Je n’ai pas de papiers mais j’ai un travail, Dieu merci. Entre 2017 et 2019, j’ai commencé avec la carte d’un ami. Je fais le ménage de la cathédrale Notre-Dame de Paris. Tous les matins, je commence à 7 heures et je finis vers 16 heures. Depuis 2019, je travaille en mon nom mais sans papiers officiels. Mon salaire est compris entre 1 000 et 1 200 euros tous les mois. Je ne cotise rien. Ça fait 36 fiches de paie que j’aurais dû avoir et que je n’aurai jamais.
Si je n’ai pas assez à la fin du mois pour ma mère, je demande à des amis et je les rembourse le mois suivant. Je leur explique qu’elle est malade, ils comprennent. Ma priorité, c’est elle. Le jour où je suis parti, elle était très triste au téléphone. Elle ne m’a pas crié dessus mais elle pleurait. Elle disait : « Tu me manques, reviens. » Depuis, je ne l’ai toujours pas revue.

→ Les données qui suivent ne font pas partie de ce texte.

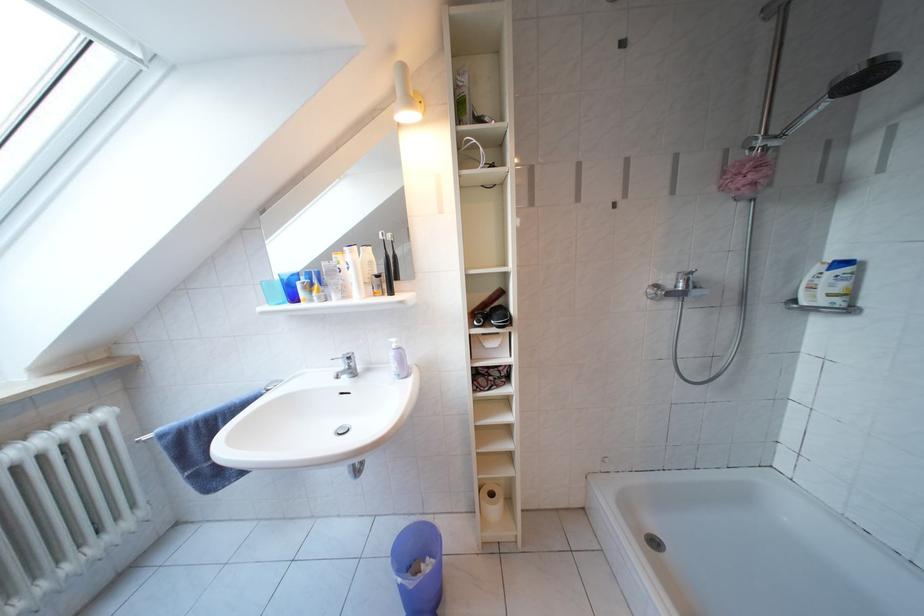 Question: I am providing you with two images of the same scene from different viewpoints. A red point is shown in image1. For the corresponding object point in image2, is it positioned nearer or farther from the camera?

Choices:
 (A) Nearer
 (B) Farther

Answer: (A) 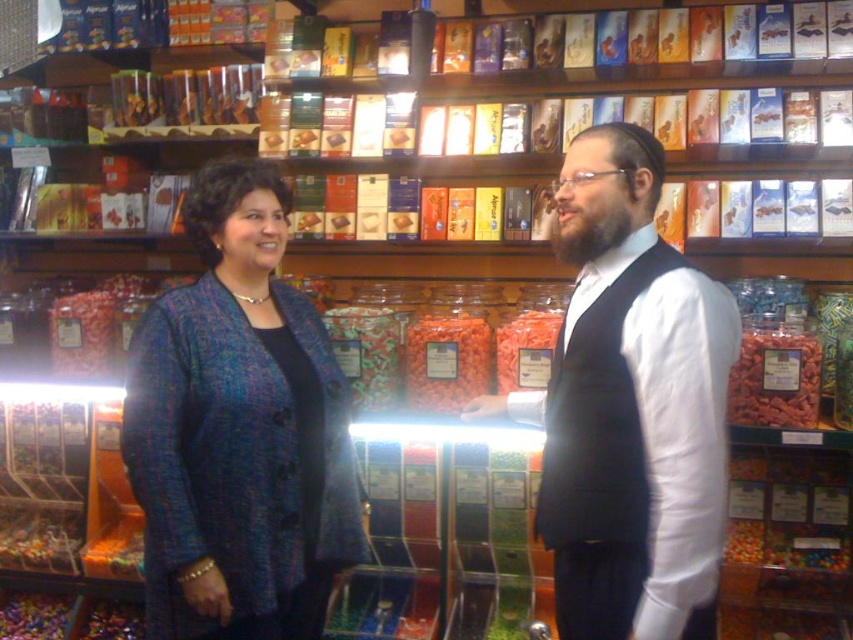 You are a salesperson in the candy store and need to hand a sample to the customer. The customer is wearing the blue textured blazer at center and the matte black vest at center. Which clothing item should you approach to target the customer effectively?

The matte black vest at center is behind the blue textured blazer at center, so you should approach the blue textured blazer at center to target the customer effectively since it is in front and likely closer to you.

In the scene shown: Please describe the location of the blue textured blazer at center in the candy store scene using coordinates. The scene has a coordinate system where the bottom left corner is the origin point.

The blue textured blazer at center is located at coordinates approximately 67.3 percent in the x axis and 28.0 percent in the y axis.

You are a tailor who needs to determine which clothing item requires more fabric for alterations. Based on the image, which clothing item has a larger size between the blue textured blazer at center and the matte black vest at center?

The matte black vest at center has a larger size than the blue textured blazer at center, so it would require more fabric for alterations.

Harouna, 30 ans, salarié, Le Bourget
Crédit photo Pexels // CC Tima Miroshnichenko
Le projet de loi immigration
Le 1er février, le gouvernement a dévoilé un projet de loi immigration qui va être voté par le parlement. Les polémiques autour de l’immigration ne sont pas nouvelles : c’est la 29e loi sur ce sujet depuis 1980. On te résume les grandes lignes de ce texte très controversé.
– Expulser les étranger·es qui ont été condamné·es à dix ans de prison ou plus pour des crimes ou des délits.
– Réduire le nombre de recours à une décision d’expulsion : lorsqu’une obligation de quitter le territoire sera prononcée, les demandeurs et demandeuses d’asile n’auront plus que quatre recours pour la contester (contre douze actuellement).
– Créer un titre de séjour « métiers en tension » : on régularisera (temporairement) les travailleurs et travailleuses sans-papiers qui exercent des professions dans lesquelles il y a un manque de main d’œuvre.
– Faire passer un examen de langue française aux demandeurs et demandeuses d’une première carte de séjour.
– Mettre plus de moyens dans les centres de rétention administrative, ces centres dans lesquels les exilé·es sont enfermé·es avant d’être expulsé·es (découvre ici notre série de témoignages sur ce sujet).
De leur côté, les associations dénoncent la stigmatisation des étranger·es, assimilé·es à des délinquant·es, et redoutent la violence des procédures d’expulsions simplifiées.